Jonathan Fitchew

When hiring into a business, the process doesn’t end with a signature on the contract. As any hiring manager will testify, ‘recruitment’ can stretch for weeks or even months post-placement. Regardless of experience, your recruit doesn’t know your business, your product or your market. They may have some insight or transferable experience - but there’s no such thing as an instant hire.

There will always be some degree of hand-holding in the early stages. The question is: how do we strike a balance between supporting and micro-managing? When we fail to hit that sweet spot, we not only stand in the way of employer and employee working profitably together - we risk suffocating our recruits. Let’s consider for a moment what happens when people don’t feel they have the power of autonomy to make their own decisions (just look at the Brexit debate). Simply put, they will either demand change or leave the employer in question.

When people start in a new position, their engagement is the highest it will be at any stage in their careers. The desire to go the extra mile translates into higher productivity, buy-in to business objectives and the initiative to champion change. It’s vital to give that drive some direction. So, as employers, we provide guidelines, boundaries and support.

But start centralising power or micro-managing and those hires lose both their value and their appetite. Keep up the practice and we’ll land ourselves with either high levels of staff turnover or, worse still, a stifled workforce that is hesitant to work towards unified business objectives. Neither spells out long-term success.
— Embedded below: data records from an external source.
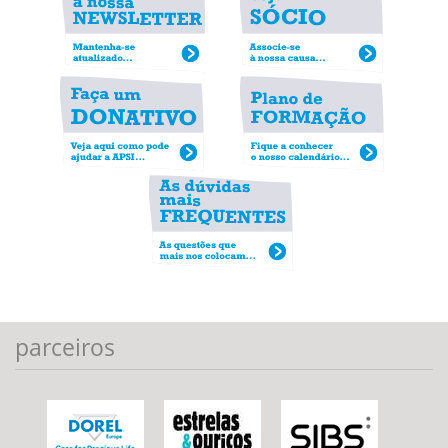
parceiros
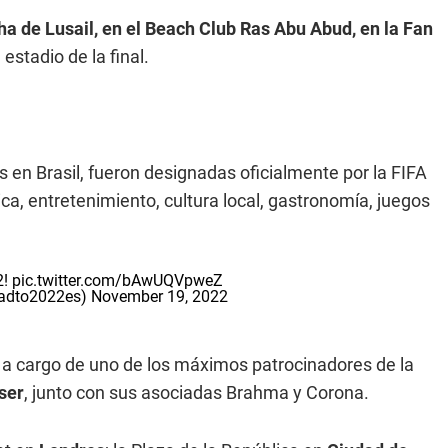
ha de Lusail, en el Beach Club Ras Abu Abud, en la Fan
 estadio de la final.
as en Brasil, fueron designadas oficialmente por la FIFA
ca, entretenimiento, cultura local, gastronomía, juegos
2!
pic.twitter.com/bAwUQVpweZ
oadto2022es)
November 19, 2022
á a cargo de uno de los máximos patrocinadores de la
ser
, junto con sus asociadas Brahma y Corona.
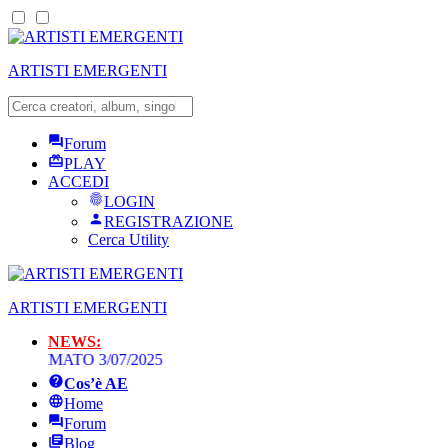
ARTISTI EMERGENTI
Forum
PLAY
ACCEDI
LOGIN
REGISTRAZIONE
Cerca Utility
ARTISTI EMERGENTI
NEWS:
AMMATO 3/07/2025
Cos’è AE
Home
Forum
Blog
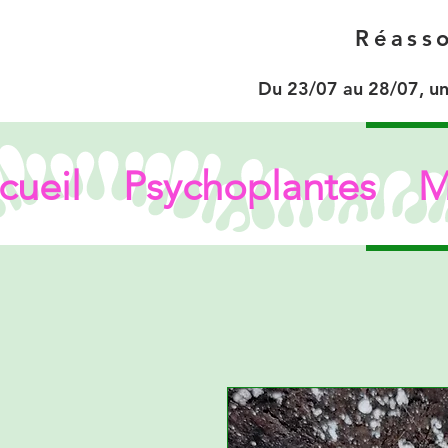
Réasso
Du 23/07 au 28/07, un
cueil
Psychoplantes
M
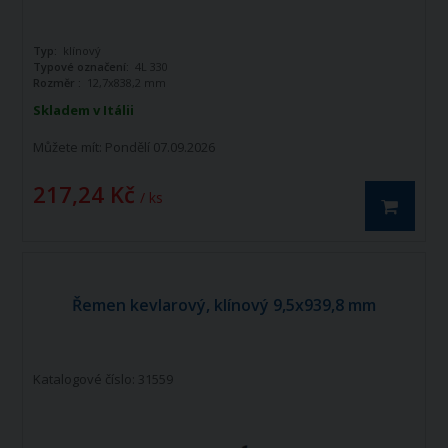
Typ:
klínový
Typové označení:
4L 330
Rozměr :
12,7x838,2 mm
Skladem v Itálii
Můžete mít:
Pondělí 07.09.2026
217,24 Kč
/ ks
Řemen kevlarový, klínový 9,5x939,8 mm
Katalogové číslo: 31559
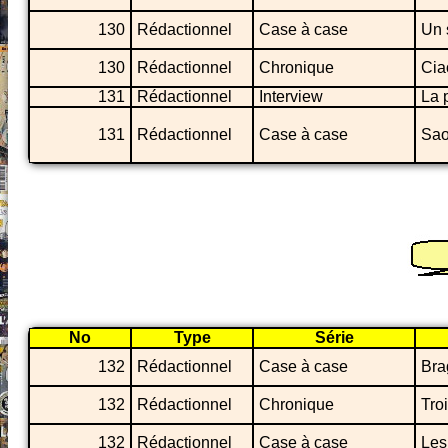
130
Rédactionnel
Case à case
Un 
130
Rédactionnel
Chronique
Cia
131
Rédactionnel
Interview
La 
131
Rédactionnel
Case à case
Sao
No
Type
Série
132
Rédactionnel
Case à case
Bra
132
Rédactionnel
Chronique
Tro
132
Rédactionnel
Case à case
Les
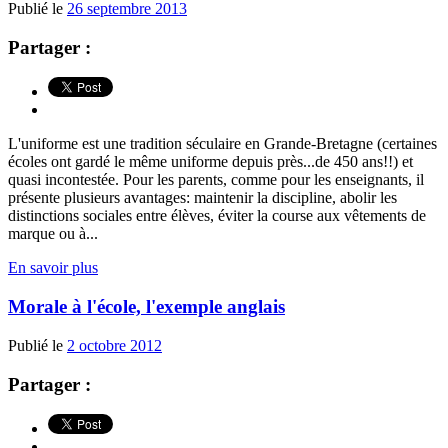
Publié le
26 septembre 2013
Partager :
L'uniforme est une tradition séculaire en Grande-Bretagne (certaines
écoles ont gardé le même uniforme depuis près...de 450 ans!!) et
quasi incontestée. Pour les parents, comme pour les enseignants, il
présente plusieurs avantages: maintenir la discipline, abolir les
distinctions sociales entre élèves, éviter la course aux vêtements de
marque ou à...
En savoir plus
Morale à l'école, l'exemple anglais
Publié le
2 octobre 2012
Partager :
So let’s re-negotiate the terms (better than Cameron, preferably). When hiring, entrust individuals with greater autonomy, let them demonstrate initiative and ‘own’ their roles. Let them shape their own path. Yes, they will make mistakes. Safeguards and successful middle-management will offset those risks. However, with freedom comes creativity: so not only will your hires deliver, they will exceed expectations.

A Brexit is a backlash against micro-management - albeit on a national scale. Given the divided polls, it’s clear neither extreme satisfies all. But can we strike a balance between governance and autonomy? That’s a union I’d be interested in.